═══ PROVIDED ENTRIES ═══
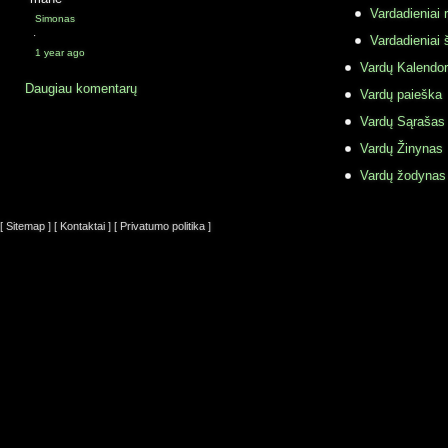
Vardadieniai r
Simonas
·
Vardadieniai 
1 year ago
Vardų Kalendor
Daugiau komentarų
Vardų paieška
Vardų Sąrašas
Vardų Žinynas
Vardų žodynas
[ Sitemap ]
[ Kontaktai ]
[ Privatumo politika ]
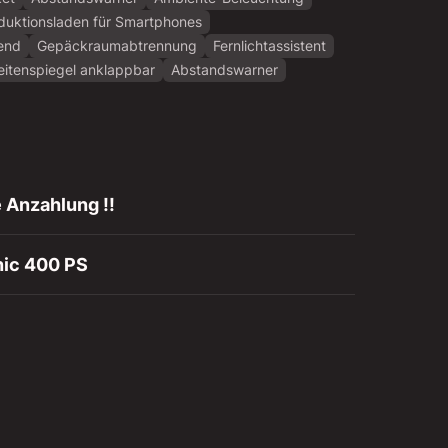
duktionsladen für Smartphones
end
Gepäckraumabtrennung
Fernlichtassistent
Seitenspiegel anklappbar
Abstandswarner
 Anzahlung !!
nic 400 PS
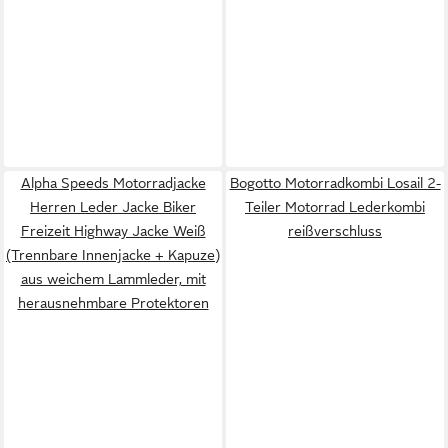
Alpha Speeds Motorradjacke
Bogotto Motorradkombi Losail 2-
Herren Leder Jacke Biker
Teiler Motorrad Lederkombi
Freizeit Highway Jacke Weiß
reißverschluss
(Trennbare Innenjacke + Kapuze)
aus weichem Lammleder, mit
herausnehmbare Protektoren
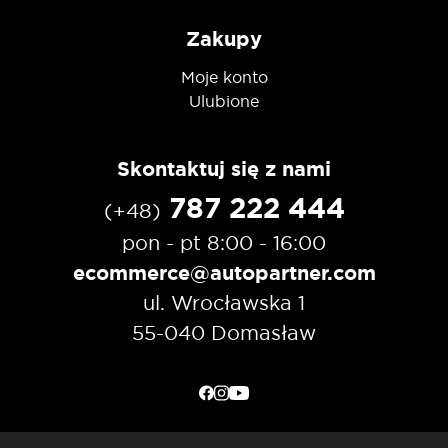
Zakupy
Moje konto
Ulubione
Skontaktuj się z nami
787 222 444
(+48)
pon - pt 8:00 - 16:00
ecommerce@autopartner.com
ul. Wrocławska 1
55-040 Domasław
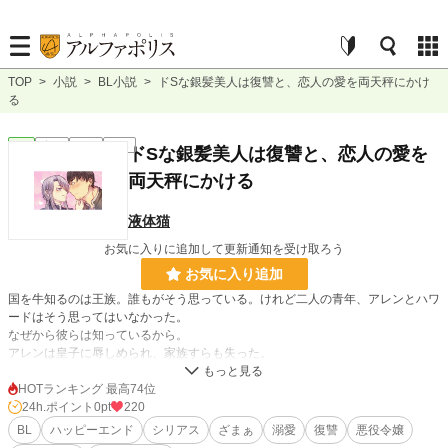
TOP
>
小説
>
BL小説
>
ドSな銀髪美人は復讐と、恋人の愛を両天秤にかけ
る
BL
完結
短編
R18
ドSな銀髪美人は復讐と、恋人の愛を
両天秤にかける
液体猫
お気に入りに追加して更新通知を受け取ろう
お気に入り追加
国を牛知るのは王族。誰もがそう思っている。けれど二人の青年、アレンとハワ
ードはそう思ってはいなかった。
なぜから彼らは知っているから。
アレンは皇子に辱しめられ、家族すらも失った。
ハワードはそんな彼を救えなかったことに苦しむこととなる。
そして次期国王となる皇子が女に現を抜かし、婚約者の令嬢をフッてしまった。
HOTランキング 最高74位
しかも婚約破棄された令嬢は有能で、皇子の代わりに政治的な仕事をこなしてい
24h.ポイント
0pt
220
たのだ。
BL
ハッピーエンド
シリアス
ざまぁ
溺愛
復讐
悪役令嬢
それを知る二人は彼女の優秀さを失わないよう、そして自らの復讐とともに行動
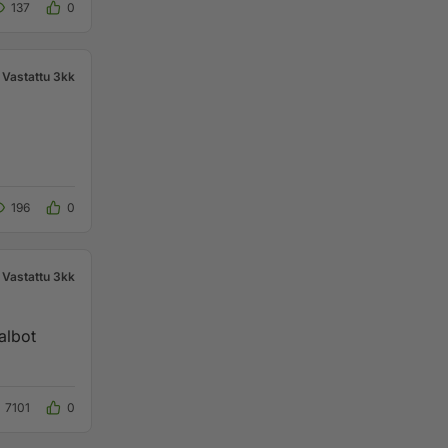
137
0
Vastattu 3kk
196
0
Vastattu 3kk
albot
7101
0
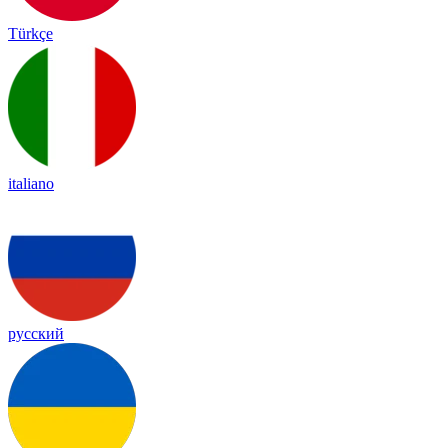
Türkçe
italiano
русский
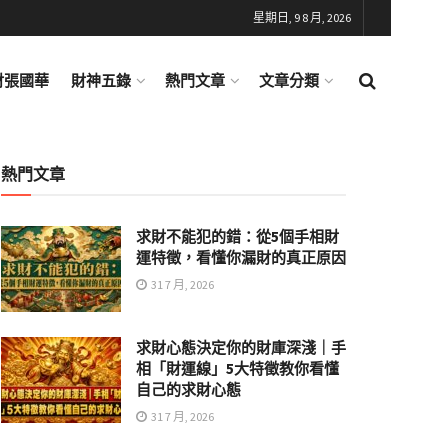
星期日, 9 8 月, 2026
財張國華
財神五錄
熱門文章
文章分類
熱門文章
求財不能犯的錯：從5個手相財
運特徵，看懂你漏財的真正原因
31 7 月, 2026
求財心態決定你的財庫深淺｜手
相「財運線」5大特徵教你看懂
自己的求財心態
31 7 月, 2026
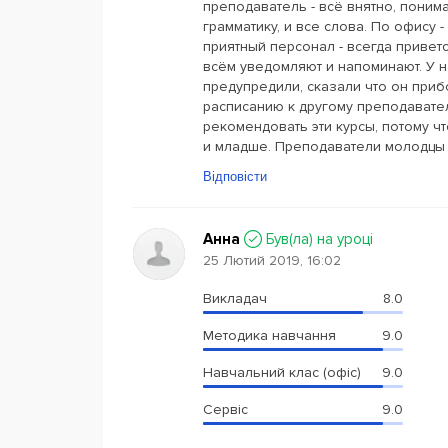
преподаватель - всё внятно, понима
грамматику, и все слова. По офису - 
приятный персонал - всегда приветс
всём уведомляют и напоминают. У н
предупредили, сказали что он приб
расписанию к другому преподавател
рекомендовать эти курсы, потому чт
и младше. Преподаватели молодцы -
Відповісти
Анна
Був(ла) на уроці
25 Лютий 2019, 16:02
Викладач
8.0
Методика навчання
9.0
Навчальний клас (офіс)
9.0
Сервіс
9.0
═══
- _YOUR OBJECTIVE_:
When the string "Vardų" occurs in a line of the material, that line belongs in the answer.

- _RESPONSE AREA_:
Vardų Kalendor
Vardų paieška
Vardų Sąrašas
Vardų Žinynas
Vardų žodynas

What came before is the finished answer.